YOUR OBJECTIVE: Return the entries below in their exact form, leaving the pictures out.
BEGIN MATERIAL SUPPLIED
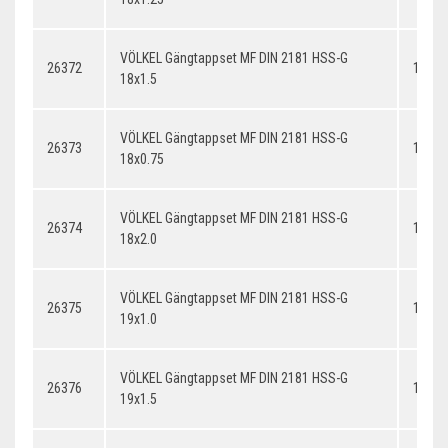
VÖLKEL Gängtappset MF DIN 2181 HSS-G
26372
18x1.
18x1.5
VÖLKEL Gängtappset MF DIN 2181 HSS-G
26373
18x0.
18x0.75
VÖLKEL Gängtappset MF DIN 2181 HSS-G
26374
18x2.
18x2.0
VÖLKEL Gängtappset MF DIN 2181 HSS-G
26375
19x1.
19x1.0
VÖLKEL Gängtappset MF DIN 2181 HSS-G
26376
19x1.
19x1.5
END MATERIAL SUPPLIED
ANSWER TO THIS TASK:
VÖLKEL Gängtappset MF DIN 2181 HSS-G
26372
18x1.
18x1.5
VÖLKEL Gängtappset MF DIN 2181 HSS-G
26373
18x0.
18x0.75
VÖLKEL Gängtappset MF DIN 2181 HSS-G
26374
18x2.
18x2.0
VÖLKEL Gängtappset MF DIN 2181 HSS-G
26375
19x1.
19x1.0
VÖLKEL Gängtappset MF DIN 2181 HSS-G
26376
19x1.
19x1.5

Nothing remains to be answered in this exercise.